It was all familiar. He'd been here before, or somewhere like it.

He couldn't remember why, though. Or when.



He could remember the heat, the blinding sun and heavy, stifling air washing over tender skin. Discomfort that was close to hurt. Gritty sand and sharp rocks under too-sensitive feet – no discomfort there, just pure pain. Dust sticky in his mouth, and the overwhelming, unbearable need for something to drink.

And Dean.


Everything else was vague, impressions more than actual memories. But the alarm, the panic... the desperate necessity to find Dean before something got to him first... that was clear. And the horror that he'd felt each time he discovered his brother's mutilated corpse still sent a shiver through him.

Other memories intruded then, overrode the horror and the panic and the pain. Arms like iron bands wrapped around him, holding him up... cold, irregular metal digging into his cheek where his face pressed against hard muscle... firm, calloused fingers gripping his... a deep voice.

"I gotcha, Sammy... you're safe now... not gonna leave you."

Dean was there.

Dean was safe. Dean was okay, not trapped, not injured or dying or dead. Somehow he'd found Dean, or Dean had found him.

They were both safe.

"Dean..." It didn't sound like his voice; it was thin and hoarse, as if he'd been gargling with gravel. One hand moved a little, finding the crisp roughness of clean sheets. "Dean?"

The voices had stopped; the bleep of the machine nearby was the only sound, the tone a little faster now. Dean didn't answer.

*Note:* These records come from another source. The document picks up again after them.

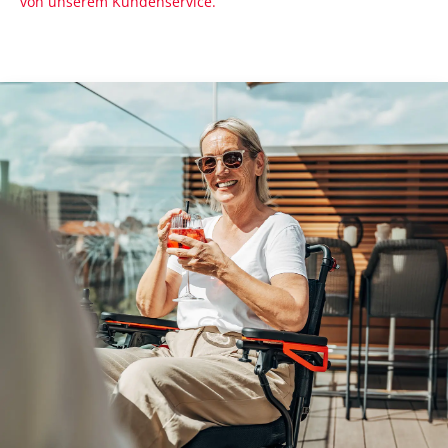
von unserem Kundenservice.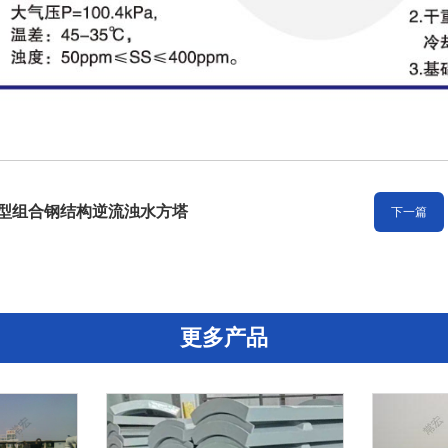
型组合钢结构逆流浊水方塔
下一篇
更多产品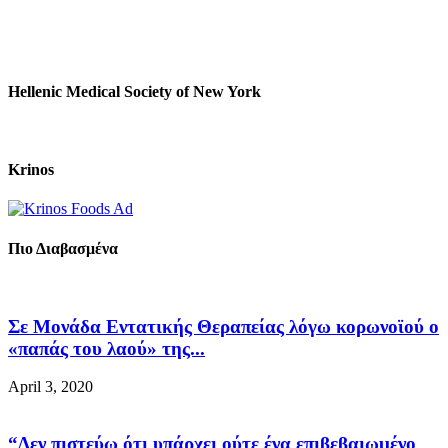
Hellenic Medical Society of New York
Krinos
Πιο Διαβασμένα
Σε Μονάδα Εντατικής Θεραπείας λόγω κορωνοϊού ο
«παπάς του λαού» της...
April 3, 2020
“Δεν πιστεύω ότι υπάρχει ούτε ένα επιβεβαιωμένο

He knew an echo of the familiar fear. It hadn't all been a dream... surely? Maybe he'd just imagined it. Maybe he was going to wake up, and he'd still be there in the hot, and the dry, and Dean would be gone again... dead again.


His hand fumbled on the sheet, reaching for... something... someone. Scratchy eyes cracked open, but at the immediate spike of pain from the intruding light he scrunched them shut again with a dull moan.

The lack of response to the sound told him more definitely than anything else that Dean was not there.


He was just dreaming. Any second now the sheets and the soft regular bleep and the cool air would be gone. He was going to open his eyes to grit and burning sun and pain –

Then his groping fingers encountered something that wasn't starchy sheets. Soft, supple... familiar. Seared fingertips investigated, light and tentative, and for the first time he registered the weight across his thighs.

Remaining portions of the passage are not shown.